When Mr K performs his tricks without a sound
Darlene needs help. A meeting with Cisco leads to a series of revelations, the most important being the murder of Romero, of which Darlene was unaware. Romero died in possession of a list of FBI agents, and had been on the trail of something known as Operation Berenstein, which was looking to expose f.soc (and quite possibly may have done so) from the inside. To use the lingo, f.soc had been pwned. Darlene considers doing a runner, but Cisco assures her this would only lead to the Dark Army identifying her as the snitch and knocking her off. And so, frustrated, the pair go and have sex in the toilets.
Darlene calls her brother and asks for help. She also believes that the f.soc mission is not yet complete (after all, Evil Corp still stands). But Elliot accepts, with a condition: it has to be him (not Mr Robot) that she requests. Darlene agrees.
In this way Mr K, will challenge the world
This second season has, for some, been lacking in narrative oomph. After bringing down Evil Corp (and western civilisation) what is left by way of an encore? Are we just set for a prolonged anticlimax?
Well, first it must be pointed out that the hack was completed before the end of season one (in fact we never see it, occurring as it does between episode nine and 10). Furthermore we knew then that Whiterose and Phillip Price were familiar with each other, both being members of the same saturnine members group. This gave us a strong signal that the Evil Corp hack was not the be all and end all, that it might not have been anything more than a distraction. A Macguffin, say, a false flag.
This week, Whiterose and Price are in conversation again. They don’t seem in a panic. Price’s intervention in Washington the previous week appears to have been accompanied by a piece of diplomacy with the UN. There is mention of an “ecoin strategy” (hmmm, crypto-currency), but more tellingly the pair agree “the plant must stay open”. Which plant is this then?

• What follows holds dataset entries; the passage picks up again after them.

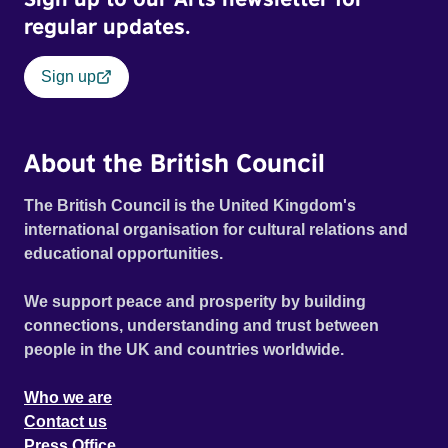
regular updates.
Sign up
About the British Council
The British Council is the United Kingdom's
international organisation for cultural relations and
educational opportunities.
We support peace and prosperity by building
connections, understanding and trust between
people in the UK and countries worldwide.
Who we are
Contact us
Press Office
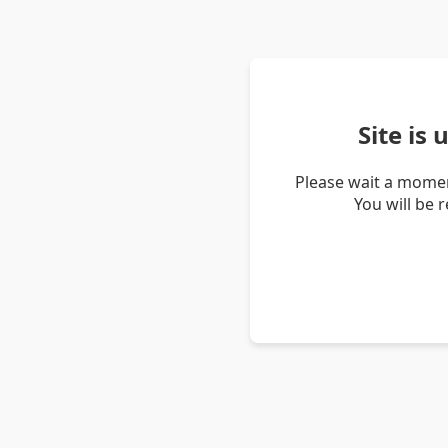
Site is
Please wait a momen
You will be 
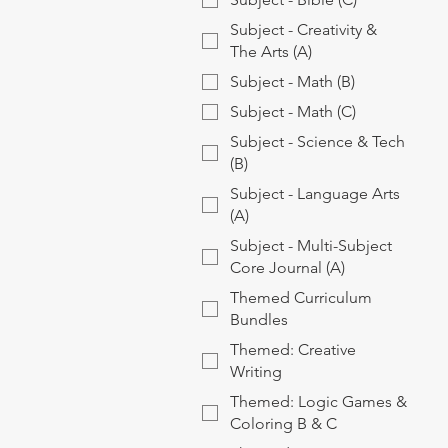
Subject - Creativity &
The Arts (A)
Subject - Math (B)
Subject - Math (C)
Subject - Science & Tech
(B)
Subject - Language Arts
(A)
Subject - Multi-Subject
Core Journal (A)
Themed Curriculum
Bundles
Themed: Creative
Writing
Themed: Logic Games &
Coloring B & C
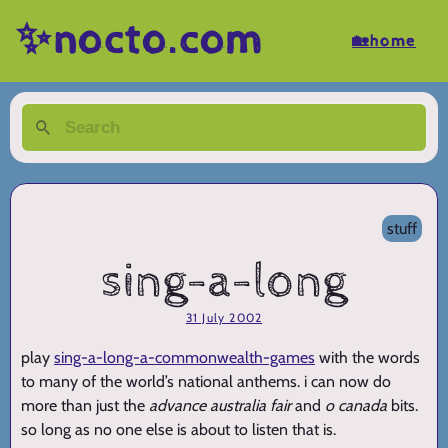
✨nocto.com
🏡home
stuff
sing-a-long
31 July 2002
play
sing-a-long-a-commonwealth-games
with the words
to many of the world’s national anthems. i can now do
more than just the
advance australia fair
and
o canada
bits.
so long as no one else is about to listen that is.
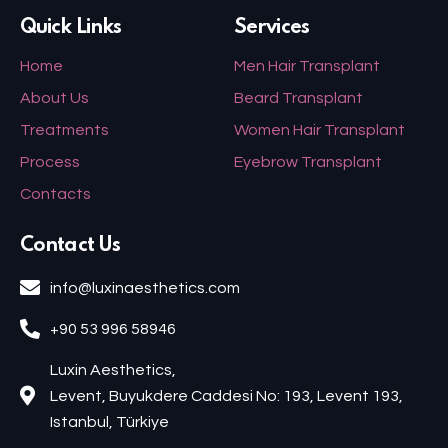
Quick Links
Services
Home
Men Hair Transplant
About Us
Beard Transplant
Treatments
Women Hair Transplant
Process
Eyebrow Transplant
Contacts
Contact Us
info@luxinaesthetics.com
+90 53 996 58946
Luxin Aesthetics,
Levent, Buyukdere Caddesi No: 193, Levent 193,
Istanbul, Türkiye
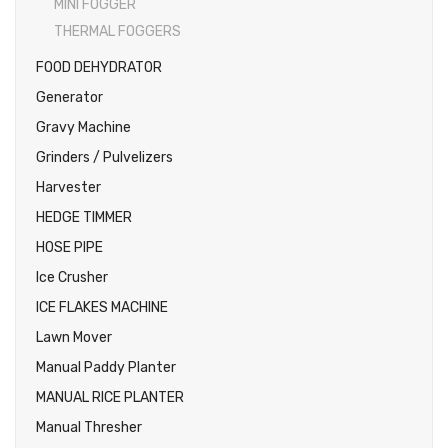
MINI FOGGER
THERMAL FOGGERS
FOOD DEHYDRATOR
Generator
Gravy Machine
Grinders / Pulvelizers
Harvester
HEDGE TIMMER
HOSE PIPE
Ice Crusher
ICE FLAKES MACHINE
Lawn Mover
Manual Paddy Planter
MANUAL RICE PLANTER
Manual Thresher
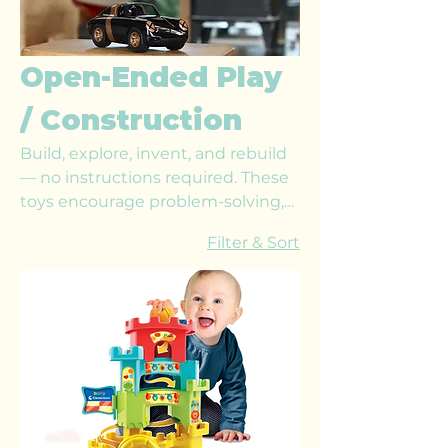
Open-Ended Play
/ Construction
Build, explore, invent, and rebuild
— no instructions required. These
toys encourage problem-solving,
spatial awareness, and creativity
Filter & Sort
through limitless construction
possibilities that grow with your
child’s skills.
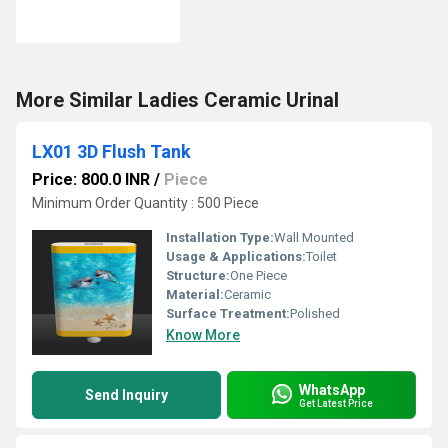
More Similar Ladies Ceramic Urinal
LX01 3D Flush Tank
Price: 800.0 INR
/
Piece
Minimum Order Quantity : 500 Piece
Installation Type:
Wall Mounted
Usage & Applications:
Toilet
Structure:
One Piece
Material:
Ceramic
Surface Treatment:
Polished
Know More
WhatsApp
Send Inquiry
Get Latest Price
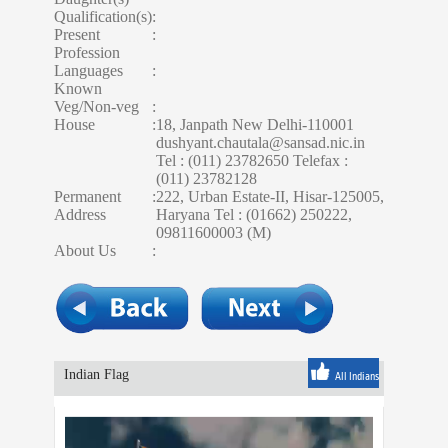
Qualification(s)
:
Present
:
Profession
Languages
:
Known
Veg/Non-veg
:
House
:
18, Janpath New Delhi-110001
dushyant.chautala@sansad.nic.in
Tel : (011) 23782650 Telefax :
(011) 23782128
Permanent
:
222, Urban Estate-II, Hisar-125005,
Address
Haryana Tel : (01662) 250222,
09811600003 (M)
About Us
:
Indian Flag
All Indians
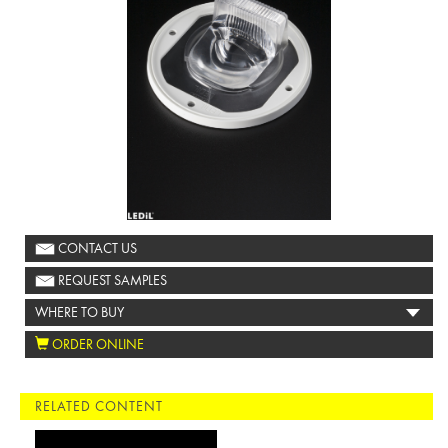
CONTACT US
REQUEST SAMPLES
WHERE TO BUY
ORDER ONLINE
RELATED CONTENT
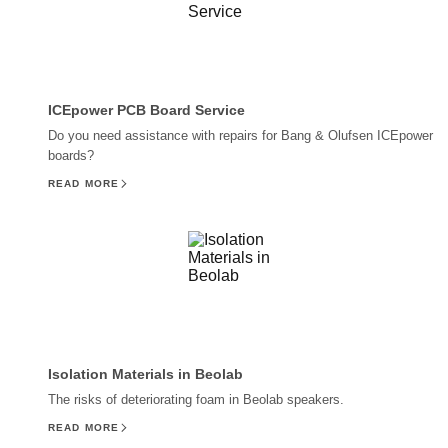
ICEpower PCB Board Service
Do you need assistance with repairs for Bang & Olufsen ICEpower
boards?
READ MORE
Isolation Materials in Beolab
The risks of deteriorating foam in Beolab speakers.
READ MORE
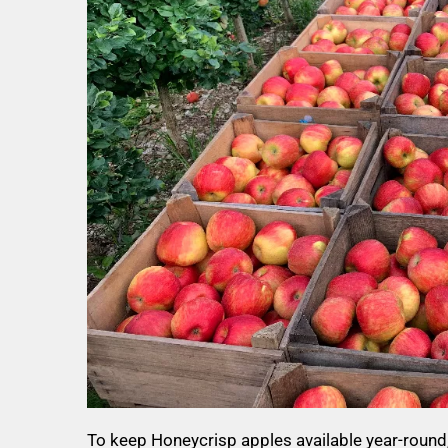
To keep Honeycrisp apples available year-round,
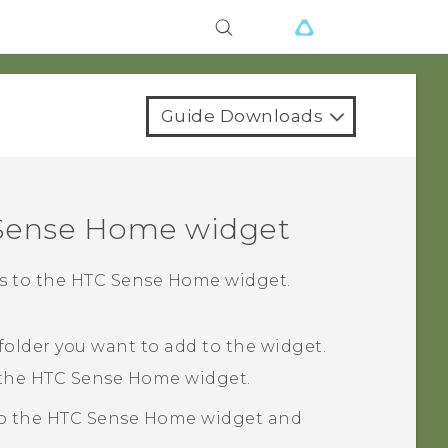
Guide Downloads
Sense
Home widget
rs to the
HTC Sense
Home widget.
 folder you want to add to the widget.
 the
HTC Sense
Home widget.
to the
HTC Sense
Home widget and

It couldn’t be the Washington Plant could it? The plant whose poisonous leaks killed Elliot’s father, Angela’s mother and is the cause, Angela believes, of Price’s fascination with her? I reckon it just might be.
Along the way we get to see the inside of Whiterose’s dressing room. The first transgender supervillain in a serial drama lives like a robber baron in a 19th-century Manhattan townhouse. The look of ennui on her face is like something in a Edith Wharton novel. She’s intriguing alright.
Notes and observations
The visual aesthetic of Mr Robot is one of the things that makes it truly stand out as a drama. The chess game is one such example. It’s shot almost like a Kubrick scene, with the everyday acquiring a sense of the supernatural just by the framing of the image and the light allowed to flood it. But on top of that, there’s the dappled shadow rippling behind Elliot’s head. It’s a shadow cast by the trees in the park, but goddamit if it doesn’t start to look like a glitch as the scene goes on. The way this visual gesture acts as a reminder of one of Mr Robot’s key themes is wonderfully done.
Order v chaos rating: 4
There is absolutely no sign of insurrection on the streets, business and police operations are functional and Philip Price is speaking calmly about taking six months to achieve his objectives. The revolution has been put on hold.
Self-assault index: Green
Again, it’s suspiciously calm out there. Not only do Elliot and Mr Robot come to an accord over their mutual needs, but they do it without strangling each other first.
Questions: just what is going on in that plant? Ray: good guy or bad? Who (and thanks to Amazon’s X-ray feature you get to see these details) and what is the Inconspicuous Man?